In client server cartpole example, multiple client do NOT speed up training

How severe does this issue affect your experience of using Ray?

  • High: It blocks me to complete my task.

The setup : Ray 1.13 image is used for running the experiment.

I ran the client server for cartpole given in examples for serving.
Firstly I ran with a single client against the server. the results are -
1 client 1 server →
== Status ==
Current time: 2023-05-03 07:37:58 (running for 00:02:33.03)
Memory usage on this node: 6.0/15.4 GiB
Using FIFO scheduling algorithm.
Resources requested: 0/12 CPUs, 0/0 GPUs, 0.0/8.61 GiB heap, 0.0/4.3 GiB objects
Result logdir: /home/ray/ray_results/PPO
Number of trials: 1/1 (1 TERMINATED)
±---------------------±-----------±----------------±-------±-----------------±------±---------±---------------------±---------------------±-------------------+
| Trial name | status | loc | iter | total time (s) | ts | reward | episode_reward_max | episode_reward_min | episode_len_mean |
|----------------------±-----------±----------------±-------±-----------------±------±---------±---------------------±---------------------±-------------------|
| PPO_None_bdb63_00000 | TERMINATED | 172.17.0.3:8687 | 13 | 145.387 | 52000 | 190.71 | 200 | 31 | 190.71 |
±---------------------±-----------±----------------±-------±-----------------±------±---------±---------------------±---------------------±-------------------+

2023-05-03 07:37:58,784 INFO tune.py:747 – Total run time: 154.03 seconds (152.99 seconds for the tuning loop).

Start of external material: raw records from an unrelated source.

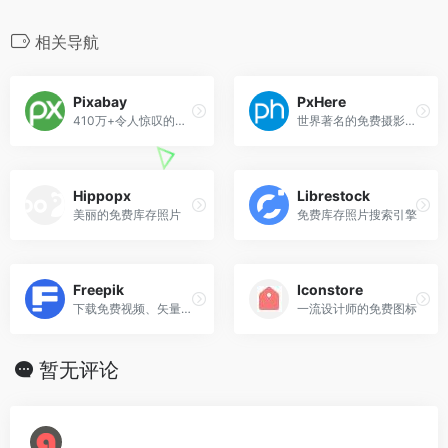
k
b
m
n
c
i
a
C
o
n
l
n
n
o
e
t
i
h
n
a
e
e
k
相关导航
b
t
l
a
e
W
g
e
o
e
t
e
r
d
Pixabay
PxHere
o
r
i
a
I
410万+令人惊叹的免费图像可在任何地方使用
世界著名的免费摄影图库
k
b
m
n
o
Hippopx
Librestock
美丽的免费库存照片
免费库存照片搜索引擎
Freepik
Iconstore
下载免费视频、矢量图、照片和 PSD
一流设计师的免费图标
暂无评论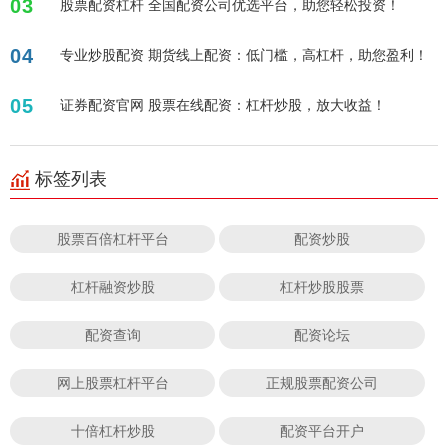
03
股票配资杠杆 全国配资公司优选平台，助您轻松投资！
04
专业炒股配资 期货线上配资：低门槛，高杠杆，助您盈利！
05
证券配资官网 股票在线配资：杠杆炒股，放大收益！
标签列表
股票百倍杠杆平台
配资炒股
杠杆融资炒股
杠杆炒股股票
配资查询
配资论坛
网上股票杠杆平台
正规股票配资公司
十倍杠杆炒股
配资平台开户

Then I ran 4 clients against 1 server: →
== Status ==
Current time: 2023-05-03 08:18:49 (running for 00:32:26.40)
Memory usage on this node: 9.5/15.4 GiB
Using FIFO scheduling algorithm.
Resources requested: 0/12 CPUs, 0/0 GPUs, 0.0/8.6 GiB heap, 0.0/4.3 GiB objects
Result logdir: /home/ray/ray_results/PPO
Number of trials: 1/1 (1 TERMINATED)
±---------------------±-----------±-----------------±-------±-----------------±-------±---------±---------------------±---------------------±-------------------+
| Trial name | status | loc | iter | total time (s) | ts | reward | episode_reward_max | episode_reward_min | episode_len_mean |
|----------------------±-----------±-----------------±-------±-----------------±-------±---------±---------------------±---------------------±-------------------|
| PPO_None_45c17_00000 | TERMINATED | 172.17.0.3:18067 | 125 | 1926.7 | 500000 | 164.667 | 200 | 15 | 164.667 |
±---------------------±-----------±-----------------±-------±-----------------±-------±---------±---------------------±---------------------±-------------------+

2023-05-03 08:18:49,574 INFO tune.py:747 – Total run time: 1947.04 seconds (1946.36 seconds for the tuning loop).

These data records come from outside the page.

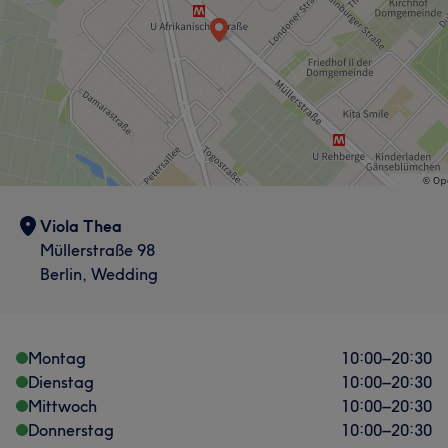
Viola Thea
Müllerstraße 98
Berlin, Wedding
Montag
10:00
–
20:30
Dienstag
10:00
–
20:30
Mittwoch
10:00
–
20:30
Donnerstag
10:00
–
20:30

For both runs, the --stop-reward was 190,

I observe that it took
1. for 1 client → Total run time: 154.03 seconds (152.99 seconds for the tuning loop)
2. for 4 clients → Total run time: 1947.04 seconds (1946.36 seconds for the tuning loop)

In conclusion, it took 12 times time longer to learn with 4 clients, to converge to stop-reward 190,

  • Why is running multiple clients taking longer?
  • having more sample batches sent via multiple clients parallelly should in theory reduce train time? right?
  • scaling training via, multiple workers in basis for rllib and ray , assuming that it is counterintuitive that more clients is not reducing train time.

Thanks, any help is appreciated.

RAY team, any update on this is much appreciated. This issue is road block for us.